Werner et al. [23] assessed 17 patients with primary CTA and 41 patients undergoing revision surgery, including 21 patients with previous arthroplasty. The entire cohort demonstrated significant improvements in SSV, Constant score, forward elevation, and abduction (p < 0.0001) with a similar magnitude of improvement between groups. The final Constant score was significantly better in the primary surgery patients (72 vs. 58, p = 0.03). The overall complication was 50 % and similar between groups (47 % primary vs. 51 % revision); however, the reoperation rate differed significantly (18 % primary vs. 39 % revision, p = 0.005). There were no failures or prosthesis removals in the primary surgery group, 6 occurred in the revision group. The elevated complication rate can be attributed to the inclusion of postoperative hematoma as a complication. It has been suggested that postoperative hematoma is more common after RSA due to increased dead space in the glenohumeral joint. Notching occurred in 96 % of cases [23].
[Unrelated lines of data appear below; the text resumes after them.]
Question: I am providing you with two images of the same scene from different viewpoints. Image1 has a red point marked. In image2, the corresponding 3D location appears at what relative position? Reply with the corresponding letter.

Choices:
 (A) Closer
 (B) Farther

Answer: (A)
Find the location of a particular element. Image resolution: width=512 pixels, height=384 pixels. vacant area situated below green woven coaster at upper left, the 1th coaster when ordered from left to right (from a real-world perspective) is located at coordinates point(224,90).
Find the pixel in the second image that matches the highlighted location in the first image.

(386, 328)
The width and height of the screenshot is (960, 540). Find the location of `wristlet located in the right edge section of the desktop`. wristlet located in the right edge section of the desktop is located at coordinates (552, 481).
Boileau et al. [16] demonstrated significant improvement in Constant scores and forward elevation in 45 patients after 40-month follow-up. RSA was performed for 21 patients with CTA (Hamada II-V), 19 patients for revision, and 5 patients for fracture malunion. The Constant score (p = 0.01), adjusted Constant score (p = 0.004), ASES score (p = 0.002), and pain score (p = 0.01) were better in the CTA group. The overall complication rate was 24 %; however, the revision group experienced a higher complication rate (47 % vs. 19 %) and reoperation rate (45 % vs. 5 %) than the CTA group [16].
In 2008, Cuff et al. [18] reported on 96 lateralized RSA utilizing a redesigned baseplate with 5.0-mm peripheral locking screws to improve fixation over a previous study and an improved mastery of surgical techniques [24]. In this heterogeneous population, they demonstrated significant improvements in ASES, simple shoulder test (SST), forward elevation, abduction, and external rotation (p < 0.0001) with 94 % patient satisfaction. The patients with rotator cuff deficiency had significantly higher ASES scores (p < 0.001), SST scores (p = 0.009), and ROM than the group undergoing revision for failed arthroplasty. The complication rate was 9.4 % with no cases of baseplate mechanical failure [18], improving this surgeon’s earlier experience with the RSA procedure [24].
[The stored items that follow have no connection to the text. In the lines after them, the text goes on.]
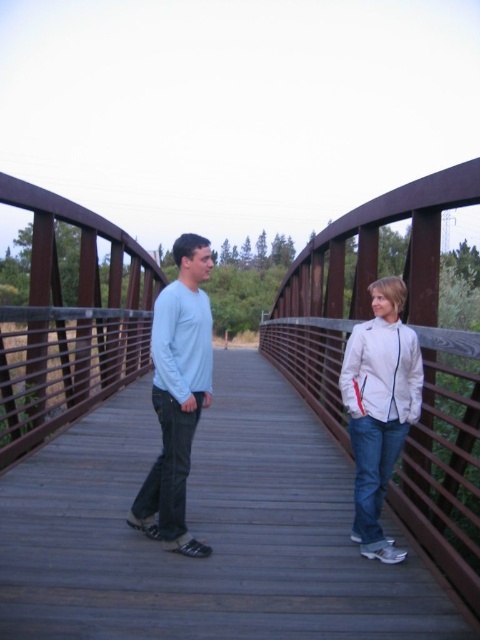 Question: Can you confirm if matte light blue long-sleeve shirt at center is bigger than white matte jacket at center?

Choices:
 (A) no
 (B) yes

Answer: (A)

Question: Can you confirm if matte light blue long-sleeve shirt at center is positioned below white matte jacket at center?

Choices:
 (A) no
 (B) yes

Answer: (A)

Question: Can you confirm if matte light blue long-sleeve shirt at center is wider than white matte jacket at center?

Choices:
 (A) no
 (B) yes

Answer: (A)

Question: Which object appears closest to the camera in this image?

Choices:
 (A) matte light blue long-sleeve shirt at center
 (B) white matte jacket at center

Answer: (A)

Question: Which point is closer to the camera taking this photo?

Choices:
 (A) (393, 342)
 (B) (144, 529)

Answer: (A) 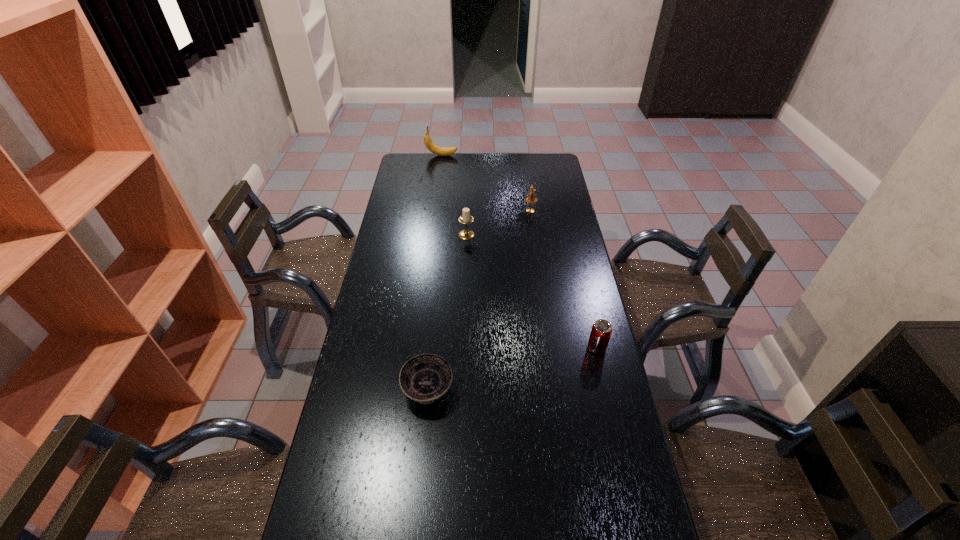 Where is `vacant area located 0.180m at the start of the peel on the tallest object`? vacant area located 0.180m at the start of the peel on the tallest object is located at coordinates (492, 156).

Image resolution: width=960 pixels, height=540 pixels. I want to click on blank space located 0.130m on the back of the left candle holder, so click(x=468, y=212).

Where is `free spot located 0.180m on the front of the fourth nearest object`? This screenshot has width=960, height=540. free spot located 0.180m on the front of the fourth nearest object is located at coordinates (535, 240).

Where is `vacant region located on the back of the fourth farthest object`? vacant region located on the back of the fourth farthest object is located at coordinates (577, 264).

I want to click on vacant space located 0.050m on the left of the nearest object, so click(x=385, y=390).

Identify the location of object that is at the far edge. (442, 151).

Identify the location of object that is at the left edge. Image resolution: width=960 pixels, height=540 pixels. (442, 151).

What are the coordinates of `candle holder located at the right edge` in the screenshot? It's located at (531, 198).

What are the coordinates of `soda can at the right edge` in the screenshot? It's located at (601, 331).

Locate an element on the screen. object that is positioned at the far left corner is located at coordinates (442, 151). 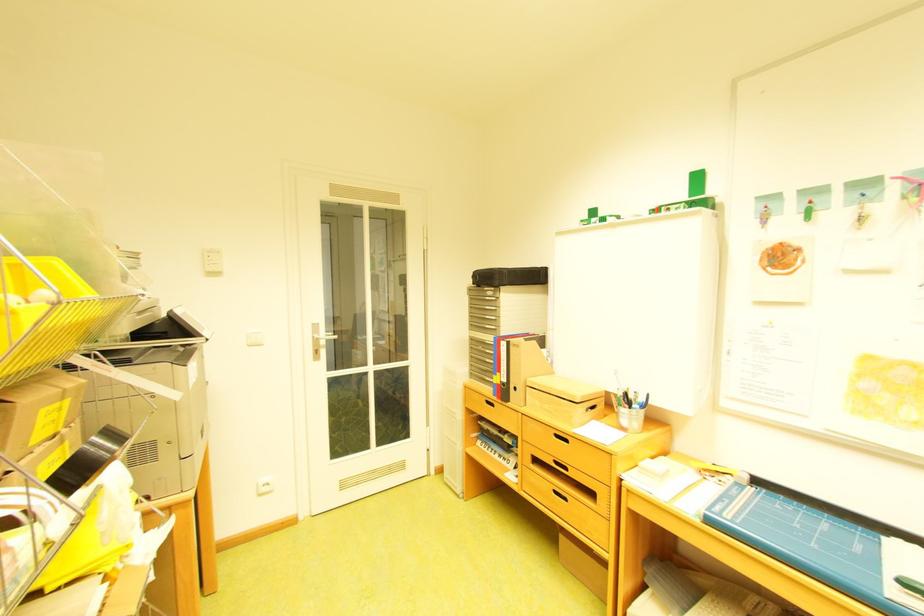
Most recently, Ek et al. [19] published on the results of RSA performed in patients younger than 65 years of age for irreparable rotator cuff tears with or without glenohumeral arthritis. The cohort consisted of 40 Grammont-style RSA with an average 93-month follow-up. The complication rate was 37.5 % with a 25 % rate of revision or implant removal. Despite the high complication rate, significant improvements in Constant score, SSV, forward elevation, abduction, pain, and strength were noted (p < 0.001) in patients that retained a RSA. There were no differences between patients with and without glenohumeral arthritis. Results were also unaffected by previous rotator cuff surgery. Notching occurred in 56 % of patients with increasing prevalence and stage over time. Constant scores were significantly better for patients without notching (85.6 % vs. 65.6 %, p = 0.02) [19].
These studies demonstrate the power of RSA to improve pain and function in patients with rotator cuff tear arthropathy and glenohumeral arthritis. Reliable improvements in pain and function can be expected for a variety of etiologies; however, patients with CTA and glenohumeral arthritis demonstrate significantly better functional results and decreased complication rates [16, 18, 22, 23].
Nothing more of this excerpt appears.